Quecksilber ist dem Planeten Merkur zugeordnet, wie Gold der Sonne, Silber dem Mond, Eisen dem Mars, Kupfer der Venus, Blei dem Saturn, Zinn dem Jupiter. Der Stein der Weisen war - wie alle Metalle und Erden - beseelt wie Tiere und Pflanzen. Folglich mußte man den "Samen" der Metalle finden, um eines ins andere verwandeln zu können. Man glaubte, daß alle Metalle Schwefel und Quecksilber enthalten. Schwefel als Symbol für die Hölle und den Teufel, Quecksilber als flüchtiger Bestandteil, der gerne wandert - siehe Hermes, der auch Merkur heißt. Merkurius ist der Name für Quecksilber, es ist bei Zimmertemperatur flüssig. Das mußte den Alchemisten als etwas ganz Besonderes erscheinen. Deshalb waren sie überzeugt, daß man nur die Zusammensetzung der beiden ändern mußte, um ein anderes Metall zu bekommen. So sollte Gold aus einem großen Anteil Quecksilber und wenig Schwefel bestehen. Kupfer beispielsweise sollte beides in gleicher Menge enthalten. Den Philosophen zu Agrippa von Nettesheims Zeit (1486-1535) schien es logisch, daß die Welt und alle Himmelskörper eine Seele und auch Verstand haben müssen. Denn alles folgt einem wohlüberlegten Plan, nichts gleitet ab ins Chaos - es sei denn der Mensch greift allzustark ins Geschehen ein. Die Welt läßt sich berechnen, das stellten die Forscher jener Zeit fest. Die vier Essenzen Feuer Wasser Erde und Luft sowie das fünfte Element, die Quintessenz, spielten in einem fein geregelten Ablauf miteinander. Die Quintessenz (bei Bruce Willis und Milla Jovovich1997 war es schlicht: DIE LIEBE) belebt alle Körper, die Welt-Geistseele, die nie allein für sich existieren kann oder sichtbar wäre. Aber sie ist allgegenwärtig. Heute könnte man sagen, es ist die feinstoffliche Ebene, auf der ganzheitlichen Betrachtungsweisen zufolge alles mit allem in Verbindung steht. Wer aber die Quintessenz von der Materie der vier Essenzen zu lösen vermag, der besitzt die schöpferische Kraft Gottes (!). Dieser Stein der Weisen besitzt Zeugungskraft, und althistorische Göttinnen wie Isis, Demeter (Ceres), Hestia (Vesta) waren seine Sinnbilder. Hier noch ein passender Spruch:

Gott schläft im Stein
träumt im Tier
atmet in der Pflanze
und wacht im Menschen

In diesem Sinne: seid wach und geht sorgsam mit eurer Mitwelt um! Marieta Hiller, Oktober 2017

Zaubersprüche: uralte Magie der Zaubermärchen

Einst brauchte man starke Zaubersprüche, um Kontakt zu einem Drachen aufzunehmen. Solche Zaubersprüche kommen von ganz innen aus unserer Seele, wo es sehr wohl Drachen gibt!
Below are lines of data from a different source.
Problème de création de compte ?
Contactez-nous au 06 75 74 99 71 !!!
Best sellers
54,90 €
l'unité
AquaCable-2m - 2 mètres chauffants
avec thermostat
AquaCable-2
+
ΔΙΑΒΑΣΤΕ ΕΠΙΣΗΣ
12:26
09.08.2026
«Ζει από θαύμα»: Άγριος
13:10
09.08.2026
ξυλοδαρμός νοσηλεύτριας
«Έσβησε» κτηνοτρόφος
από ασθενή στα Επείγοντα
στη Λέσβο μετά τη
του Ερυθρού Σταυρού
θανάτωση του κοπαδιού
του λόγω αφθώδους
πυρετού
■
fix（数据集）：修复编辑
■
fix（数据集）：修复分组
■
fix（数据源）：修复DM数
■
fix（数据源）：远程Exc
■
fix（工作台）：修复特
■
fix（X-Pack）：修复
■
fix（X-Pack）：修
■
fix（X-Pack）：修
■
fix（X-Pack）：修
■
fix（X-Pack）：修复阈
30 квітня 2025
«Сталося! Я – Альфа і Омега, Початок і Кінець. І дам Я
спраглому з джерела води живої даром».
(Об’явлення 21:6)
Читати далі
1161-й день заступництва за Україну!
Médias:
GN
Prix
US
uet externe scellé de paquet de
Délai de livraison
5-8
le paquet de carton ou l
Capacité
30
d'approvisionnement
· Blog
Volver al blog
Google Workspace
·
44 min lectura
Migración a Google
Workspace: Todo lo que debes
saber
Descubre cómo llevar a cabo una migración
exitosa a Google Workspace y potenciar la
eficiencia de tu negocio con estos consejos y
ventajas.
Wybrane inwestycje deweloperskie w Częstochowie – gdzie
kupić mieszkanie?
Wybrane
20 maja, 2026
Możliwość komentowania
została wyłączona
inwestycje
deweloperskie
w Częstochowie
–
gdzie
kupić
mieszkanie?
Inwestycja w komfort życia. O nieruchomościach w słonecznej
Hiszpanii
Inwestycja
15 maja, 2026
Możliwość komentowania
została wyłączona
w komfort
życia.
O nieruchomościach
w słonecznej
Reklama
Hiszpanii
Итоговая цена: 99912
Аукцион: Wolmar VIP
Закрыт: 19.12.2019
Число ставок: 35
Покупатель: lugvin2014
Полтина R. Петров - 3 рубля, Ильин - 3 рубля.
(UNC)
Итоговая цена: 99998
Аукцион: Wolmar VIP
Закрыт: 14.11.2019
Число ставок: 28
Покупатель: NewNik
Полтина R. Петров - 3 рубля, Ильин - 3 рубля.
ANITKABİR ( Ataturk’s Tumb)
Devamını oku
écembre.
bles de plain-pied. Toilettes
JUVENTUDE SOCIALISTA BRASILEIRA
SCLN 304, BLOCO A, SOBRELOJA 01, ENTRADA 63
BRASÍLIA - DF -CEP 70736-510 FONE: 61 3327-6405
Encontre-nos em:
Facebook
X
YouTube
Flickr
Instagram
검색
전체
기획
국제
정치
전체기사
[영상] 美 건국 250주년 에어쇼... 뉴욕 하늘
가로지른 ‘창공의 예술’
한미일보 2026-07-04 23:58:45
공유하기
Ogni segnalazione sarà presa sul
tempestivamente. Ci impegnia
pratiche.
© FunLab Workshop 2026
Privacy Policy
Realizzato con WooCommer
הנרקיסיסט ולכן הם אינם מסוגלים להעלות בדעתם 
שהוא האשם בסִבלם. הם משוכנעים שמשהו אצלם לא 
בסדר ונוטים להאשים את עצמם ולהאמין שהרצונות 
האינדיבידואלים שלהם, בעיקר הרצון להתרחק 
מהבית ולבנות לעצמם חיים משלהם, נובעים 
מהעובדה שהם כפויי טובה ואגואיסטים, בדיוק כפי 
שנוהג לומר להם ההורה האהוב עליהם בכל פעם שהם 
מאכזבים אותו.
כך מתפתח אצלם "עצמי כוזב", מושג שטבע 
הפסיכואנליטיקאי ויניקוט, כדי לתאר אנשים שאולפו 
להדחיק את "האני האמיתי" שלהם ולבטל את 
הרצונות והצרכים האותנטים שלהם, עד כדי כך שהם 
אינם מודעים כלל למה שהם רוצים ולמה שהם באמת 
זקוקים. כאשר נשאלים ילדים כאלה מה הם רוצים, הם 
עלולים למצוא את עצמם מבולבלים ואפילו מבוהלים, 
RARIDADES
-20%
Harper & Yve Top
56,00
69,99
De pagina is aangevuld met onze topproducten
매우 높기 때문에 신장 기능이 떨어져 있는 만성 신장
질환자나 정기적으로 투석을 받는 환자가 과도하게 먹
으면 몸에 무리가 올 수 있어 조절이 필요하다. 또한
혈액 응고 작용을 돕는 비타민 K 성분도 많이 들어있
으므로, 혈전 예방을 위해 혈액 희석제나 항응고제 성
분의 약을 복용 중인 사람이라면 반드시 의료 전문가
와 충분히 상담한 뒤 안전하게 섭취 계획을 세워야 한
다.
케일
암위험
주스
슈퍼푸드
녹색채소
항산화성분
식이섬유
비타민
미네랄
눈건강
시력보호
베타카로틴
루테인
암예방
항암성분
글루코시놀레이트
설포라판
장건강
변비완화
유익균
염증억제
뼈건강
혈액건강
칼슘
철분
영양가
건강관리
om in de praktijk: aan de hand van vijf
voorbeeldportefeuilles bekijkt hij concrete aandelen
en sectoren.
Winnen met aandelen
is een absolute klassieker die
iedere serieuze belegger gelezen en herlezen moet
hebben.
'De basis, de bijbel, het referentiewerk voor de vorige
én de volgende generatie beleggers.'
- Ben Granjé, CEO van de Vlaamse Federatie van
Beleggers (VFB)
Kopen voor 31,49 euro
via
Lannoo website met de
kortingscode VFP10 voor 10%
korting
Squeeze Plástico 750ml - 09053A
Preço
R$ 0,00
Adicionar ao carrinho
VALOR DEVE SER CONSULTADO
Deshalb begegnen wir den Drachen auch oft in Zaubermärchen. Das sind die ältesten Märchen die wir haben. Hatte man den richtigen Zauberspruch, oder ein Wünschelding, so konnte man jederzeit mit seinem Drachen sprechen und er beschützte uns! Zaubersprüche gehören zu unseren ältesten Ritualen, so gibt es die Merseburger Zaubersprüche aus dem 8. Jahrhundert, aber auch aus der Antike schon gibt es Zaubersprüche von Plinius d.Ä., von Marcellus und Pelagonius.